> [GOAL OF THE EXERCISE]
Show every line of the data where the word "Automatic" can be found.

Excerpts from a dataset
|---|

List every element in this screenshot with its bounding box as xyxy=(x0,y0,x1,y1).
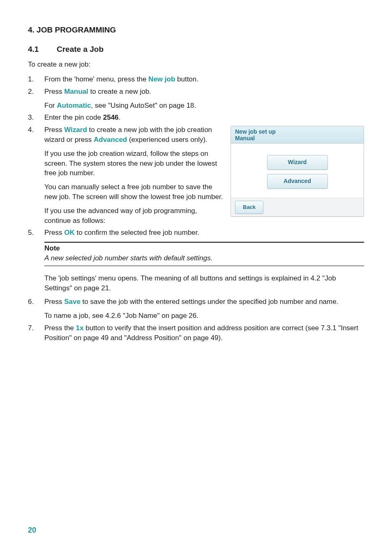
manual-label: Manual xyxy=(64,88,88,95)
wizard-label: Wizard xyxy=(64,126,87,134)
one-x-label: 1x xyxy=(76,324,84,332)
automatic-label: Automatic xyxy=(57,102,91,109)
subsection-title: Create a Job xyxy=(57,45,104,53)
advanced-button[interactable]: Advanced xyxy=(267,174,328,189)
step-text: The 'job settings' menu opens. The meani… xyxy=(44,273,364,293)
new-job-label: New job xyxy=(148,75,175,83)
save-label: Save xyxy=(64,298,81,306)
step-text: Press Wizard to create a new job with th… xyxy=(44,125,225,145)
step-text: If you use the job creation wizard, foll… xyxy=(44,149,225,178)
step-7: 7. Press the 1x button to verify that th… xyxy=(28,323,364,343)
step-number: 6. xyxy=(28,297,44,307)
step-number: 2. xyxy=(28,87,44,97)
step-4: 4. Press Wizard to create a new job with… xyxy=(28,125,364,225)
step-number: 4. xyxy=(28,125,44,135)
step-3: 3. Enter the pin code 2546. xyxy=(28,113,364,123)
step-text: For Automatic, see "Using AutoSet" on pa… xyxy=(44,101,364,111)
step-number: 7. xyxy=(28,323,44,333)
step-6: 6. Press Save to save the job with the e… xyxy=(28,297,364,321)
step-number: 5. xyxy=(28,228,44,238)
screenshot-title-2: Manual xyxy=(235,135,360,141)
step-text: Press Manual to create a new job. xyxy=(44,87,364,97)
section-heading: 4. JOB PROGRAMMING xyxy=(28,25,364,36)
step-text: Enter the pin code 2546. xyxy=(44,113,364,123)
step-text: Press OK to confirm the selected free jo… xyxy=(44,228,364,238)
screenshot-header: New job set up Manual xyxy=(231,126,364,144)
note-body: A new selected job number starts with de… xyxy=(44,253,364,263)
pin-code: 2546 xyxy=(103,114,119,121)
screenshot-footer: Back xyxy=(231,198,364,216)
advanced-label: Advanced xyxy=(94,136,127,144)
step-number: 1. xyxy=(28,74,44,84)
step-5-continuation: The 'job settings' menu opens. The meani… xyxy=(44,273,364,293)
ok-label: OK xyxy=(64,229,75,236)
step-number: 3. xyxy=(28,113,44,123)
step-1: 1. From the 'home' menu, press the New j… xyxy=(28,74,364,84)
back-button[interactable]: Back xyxy=(235,201,263,214)
screenshot-title-1: New job set up xyxy=(235,128,360,135)
step-text: Press Save to save the job with the ente… xyxy=(44,297,364,307)
screenshot-body: Wizard Advanced xyxy=(231,144,364,197)
step-text: You can manually select a free job numbe… xyxy=(44,182,225,202)
step-2: 2. Press Manual to create a new job. For… xyxy=(28,87,364,111)
wizard-button[interactable]: Wizard xyxy=(267,155,328,170)
device-screenshot: New job set up Manual Wizard Advanced Ba… xyxy=(231,126,364,217)
step-text: To name a job, see 4.2.6 "Job Name" on p… xyxy=(44,311,364,321)
note-label: Note xyxy=(44,243,364,253)
subsection-number: 4.1 xyxy=(28,44,57,55)
intro-text: To create a new job: xyxy=(28,60,364,70)
step-5: 5. Press OK to confirm the selected free… xyxy=(28,228,364,238)
note-block: Note A new selected job number starts wi… xyxy=(44,242,364,266)
step-text: From the 'home' menu, press the New job … xyxy=(44,74,364,84)
step-text: Press the 1x button to verify that the i… xyxy=(44,323,364,343)
subsection-heading: 4.1Create a Job xyxy=(28,44,364,55)
page-number: 20 xyxy=(28,525,36,535)
step-text: If you use the advanced way of job progr… xyxy=(44,206,225,226)
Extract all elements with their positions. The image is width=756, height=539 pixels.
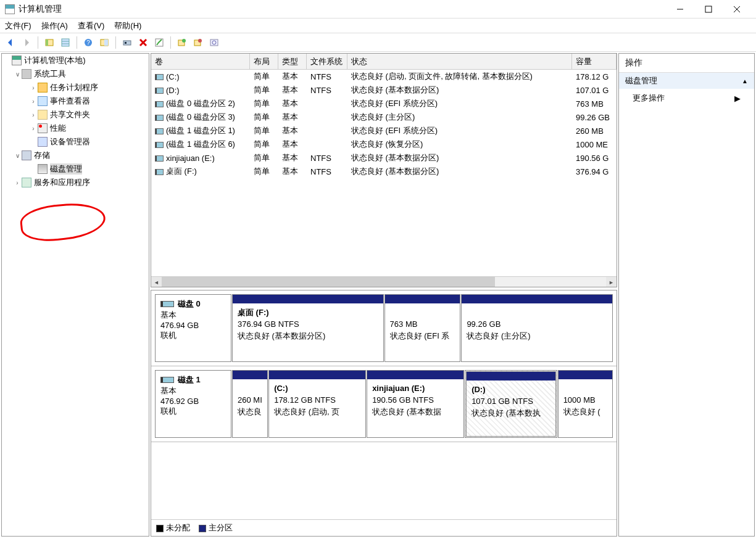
actions-pane: 操作 磁盘管理 ▲ 更多操作 ▶ [618,53,755,537]
disk-icon [38,164,48,174]
svg-rect-14 [125,42,127,44]
partition-bar [462,295,612,303]
back-button[interactable] [4,36,17,49]
event-icon [38,96,48,106]
tree-shared-folders[interactable]: ›共享文件夹 [2,108,149,121]
center-pane: 卷 布局 类型 文件系统 状态 容量 (C:)简单基本NTFS状态良好 (启动,… [151,53,617,537]
col-capacity[interactable]: 容量 [572,54,617,69]
disk0-part-primary[interactable]: 99.26 GB状态良好 (主分区) [461,294,613,362]
disk0-part-f[interactable]: 桌面 (F:)376.94 GB NTFS状态良好 (基本数据分区) [232,294,384,362]
volume-icon [155,155,164,162]
tree-system-tools[interactable]: ∨系统工具 [2,67,149,81]
disk-row-1: 磁盘 1 基本 476.92 GB 联机 260 MI状态良 (C:)178.1… [151,366,617,442]
volume-row[interactable]: (磁盘 0 磁盘分区 2)简单基本状态良好 (EFI 系统分区)763 MB [151,97,617,110]
partition-bar [269,371,365,379]
tree-disk-management[interactable]: 磁盘管理 [2,162,149,176]
volume-list[interactable]: 卷 布局 类型 文件系统 状态 容量 (C:)简单基本NTFS状态良好 (启动,… [151,53,617,287]
partition-bar [233,295,383,303]
tree-services-apps[interactable]: ›服务和应用程序 [2,176,149,189]
tree-event-viewer[interactable]: ›事件查看器 [2,94,149,108]
col-fs[interactable]: 文件系统 [307,54,347,69]
rescan-button[interactable] [120,36,134,49]
annotation-circle [19,200,107,244]
tree-task-scheduler[interactable]: ›任务计划程序 [2,81,149,94]
maximize-button[interactable] [694,1,723,18]
server-icon [12,56,22,65]
delete-button[interactable] [136,36,150,49]
volume-row[interactable]: (C:)简单基本NTFS状态良好 (启动, 页面文件, 故障转储, 基本数据分区… [151,70,617,83]
svg-rect-5 [46,39,48,46]
volume-icon [155,88,164,94]
view-list-button[interactable] [59,36,72,49]
legend-primary-icon [199,525,206,532]
window-title: 计算机管理 [19,4,666,15]
disk0-info[interactable]: 磁盘 0 基本 476.94 GB 联机 [155,294,231,362]
tree-performance[interactable]: ›性能 [2,121,149,135]
disk1-info[interactable]: 磁盘 1 基本 476.92 GB 联机 [155,370,231,438]
minimize-button[interactable] [666,1,694,18]
disk1-part-e[interactable]: xinjiajuan (E:)190.56 GB NTFS状态良好 (基本数据 [367,370,464,438]
disk0-part-efi[interactable]: 763 MB状态良好 (EFI 系 [384,294,461,362]
action1-button[interactable] [175,36,189,49]
tree-device-manager[interactable]: 设备管理器 [2,135,149,149]
scroll-right-icon[interactable]: ► [606,277,617,287]
volume-icon [155,142,164,148]
scroll-left-icon[interactable]: ◄ [151,277,162,287]
disk1-part-efi[interactable]: 260 MI状态良 [232,370,268,438]
volume-row[interactable]: (D:)简单基本NTFS状态良好 (基本数据分区)107.01 G [151,83,617,97]
action2-button[interactable] [191,36,205,49]
partition-bar [233,371,267,379]
volume-row[interactable]: 桌面 (F:)简单基本NTFS状态良好 (基本数据分区)376.94 G [151,165,617,178]
svg-rect-6 [62,39,69,46]
menubar: 文件(F) 操作(A) 查看(V) 帮助(H) [0,19,756,33]
col-volume[interactable]: 卷 [151,54,250,69]
menu-help[interactable]: 帮助(H) [114,20,141,31]
task-icon [38,83,48,93]
volume-icon [155,74,164,80]
toolbar-sep [170,36,171,49]
folder-icon [38,110,48,120]
legend: 未分配 主分区 [151,519,617,536]
storage-icon [22,150,31,160]
main: 计算机管理(本地) ∨系统工具 ›任务计划程序 ›事件查看器 ›共享文件夹 ›性… [0,52,756,538]
volume-row[interactable]: (磁盘 1 磁盘分区 6)简单基本状态良好 (恢复分区)1000 ME [151,138,617,151]
menu-action[interactable]: 操作(A) [41,20,68,31]
volume-icon [155,115,164,121]
actions-title: 操作 [619,54,754,73]
partition-bar [385,295,460,303]
disk1-part-c[interactable]: (C:)178.12 GB NTFS状态良好 (启动, 页 [268,370,366,438]
help-button[interactable]: ? [81,36,95,49]
menu-view[interactable]: 查看(V) [78,20,104,31]
volume-row[interactable]: (磁盘 1 磁盘分区 1)简单基本状态良好 (EFI 系统分区)260 MB [151,124,617,138]
tree-root[interactable]: 计算机管理(本地) [2,54,149,67]
tree-pane[interactable]: 计算机管理(本地) ∨系统工具 ›任务计划程序 ›事件查看器 ›共享文件夹 ›性… [1,53,149,537]
disk1-part-d[interactable]: (D:)107.01 GB NTFS状态良好 (基本数执 [465,370,557,438]
scroll-thumb[interactable] [162,277,495,287]
show-hide-tree-button[interactable] [43,36,56,49]
panel-button[interactable] [98,36,111,49]
col-status[interactable]: 状态 [347,54,572,69]
volume-row[interactable]: (磁盘 0 磁盘分区 3)简单基本状态良好 (主分区)99.26 GB [151,110,617,124]
forward-button[interactable] [20,36,33,49]
toolbar: ? [0,33,756,52]
actions-more[interactable]: 更多操作 ▶ [619,89,754,107]
svg-rect-12 [104,39,108,46]
disk-icon [160,301,174,307]
col-type[interactable]: 类型 [278,54,307,69]
refresh-button[interactable] [207,36,221,49]
volume-row[interactable]: xinjiajuan (E:)简单基本NTFS状态良好 (基本数据分区)190.… [151,151,617,165]
volume-icon [155,128,164,134]
properties-button[interactable] [152,36,166,49]
tree-storage[interactable]: ∨存储 [2,149,149,162]
close-button[interactable] [723,1,751,18]
actions-group-disk[interactable]: 磁盘管理 ▲ [619,73,754,89]
device-icon [38,137,48,147]
partition-bar [559,371,612,379]
volume-rows: (C:)简单基本NTFS状态良好 (启动, 页面文件, 故障转储, 基本数据分区… [151,70,617,178]
volume-icon [155,101,164,107]
menu-file[interactable]: 文件(F) [5,20,31,31]
disk1-part-recovery[interactable]: 1000 MB状态良好 ( [558,370,613,438]
col-layout[interactable]: 布局 [250,54,278,69]
svg-point-17 [182,39,186,43]
volume-hscroll[interactable]: ◄ ► [151,276,617,287]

|---|

> [RESPONSE BOX]
automatic-label: Automatic xyxy=(57,102,91,109)
step-text: For Automatic, see "Using AutoSet" on pa… xyxy=(44,101,364,111)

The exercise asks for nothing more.